Women’s Empowerment Month: Respectful Reel Review #16


Fighting with My Family




Biographical, Wrestling, Comedy-Drama


Florence Pugh, Lena Headey, Nick Frost, Jack Lowden, Vince Vaughn, The Rock, James Burrows, Hannah Rae, Thea Trinidad, Kim Matula, Aqueela Zoll, Ellie Gonsalves, Stephen Merchant, Julia Davis


Stephen Merchant


When the daughter and son of a British wrestling family get a chance to audition for the WWE, the opportunity is surprisingly accompanied by unrelenting physical demands, the personal struggles of family jealousy, and dreams unrealized.


A Comedy About a Family That Fights a Little Differently


Rick and Julia are professional wrestlers who have taught and trained their children, Saraya and Zak, since very young the family business. They learn to perform in the ring and as they get older, they aspire to work for the WWE (World Wrestling Entertainment). The youths manage to get an audition in front of Trainer Hutch Morgan on a night the WWE is taping SmackDown in England.

Before the tryouts, Saraya and Zak meet Dwayne “the Rock” Johnson who takes an interest in them, sharing advice about authenticity in the midst of a “show.” Saraya is told to change her name and she decides to call herself Paige. When Morgan only chooses Paige, she protests. She fully expected that the WWE would take both she AND her brother.

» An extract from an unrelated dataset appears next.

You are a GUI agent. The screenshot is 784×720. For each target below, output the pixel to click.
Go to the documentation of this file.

When Paige arrives in Florida as part of the NXT roster, she finds herself in the midst of a great culture shock. She, who has come from a British wrestling family, has been thrown together with models, cheerleaders, and fitness fanatics with very little wrestling experience. Needless to say, Paige struggles to fit in because despite being better prepared with wrestling moves, her fitness level is low in comparison.

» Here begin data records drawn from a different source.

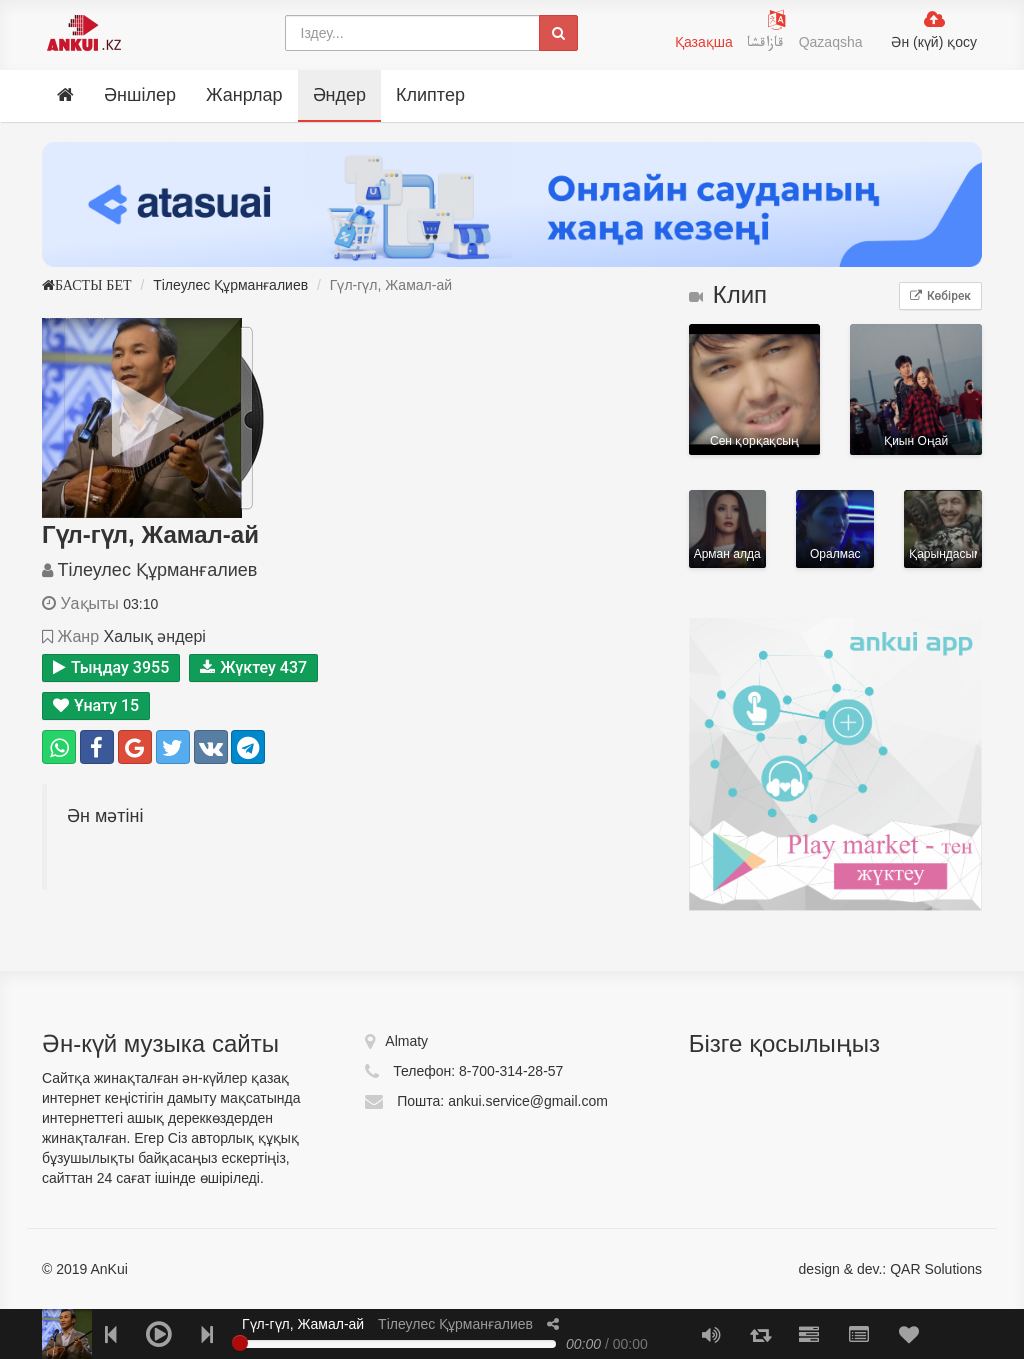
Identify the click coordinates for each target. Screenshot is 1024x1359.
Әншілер (140, 95)
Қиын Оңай (916, 390)
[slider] (240, 1343)
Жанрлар (244, 95)
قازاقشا (768, 45)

Back at home, Zak continues to contact Morgan in the hopes of getting another audition. When Morgan tells Zak that he will never be a WWE superstar, Zak falls into a depression, becoming surly and resentful.

When Paige is heckled during her first live NXT performance, she leaves the spotlight in tears. Self-conscious about what she has attributed to be a failure, she decides to dye her hair blonde, and tan in order to fit in with the California beach-body look some on the roster carry so well. With yet another failure on the obstacle course, Paige hears whispers that she feels involve her. She is wrong.

Because she is so distraught, Morgan tells Paige that she should quit. He tells her that the reason he never chose Zak was because her brother would become a journeyman wrestler, a jobber, someone paid to lose fights and make the stars look better. If Paige wanted to be with her family then she never had what it takes to be a star and he was wrong. Returning home for the holidays, Paige tells her brother that she is considering quitting and he is not happy.


Last year, the Beard’s daughter, Jeanette Anna Marie Figueroa (Jammie for short) recommended this movie to me. I didn’t have access to the movie until after Women’s Empowerment Month ended, and as is typical for life, I forgot about it. During lock-down, I watched Fighting with My Family and thoroughly enjoyed it. I knew that I would eventually get to doing a review, so now seems the perfect time to do it.

Many Puerto Rican men from my father’s generation have an antiquated view of women. Consequently, the Beard and I feel that it is our responsibility to promote the month of March to laud not just the women who raised us, but also my sisters and nieces. We recognize that women are so much more than just aesthetic beauty, intelligence, and motherhood. Women fill us with awe and gratitude.

Here, Fighting with My Family is about a woman attempting to fulfill not just her dream, but the dreams of her family. In a very real sense, her success signifies their success. As in any biographical story, creative license has taken place, but the story still feels genuine. Having been a WWE fan during the time that Paige wrestled, I was aware of her accomplishments. However, watching the story unfold from her point-of-view adds depth and pathos to her story.

Stephen Merchant’s directing is stellar. He gets really dramatic camera angles when warranted and captures the emotive nuances in a non-intrusive way. The music is headbanging loud when it needs to be and subtle during the right places. It becomes intrusive during the hyperkinetic parts when actual wrestling happens. The acting is believable, and mixing in WWE actual superstars along with actors representing other superstars is a good mix.

As far as Women’s Empowerment, the message is not preachy, but communicates a standard message of “You can’t judge a book by its cover.” It is served well by the story and I feel worthy of promotion.

I found this movie to be great fun. Check it out and let me know what you think. 4 and a half out of 5 Grey Geeks.

As for me, it’s time for to me to get on out of here. My name is Louie Matos. I’m the Mustache. See you later. Take it easy!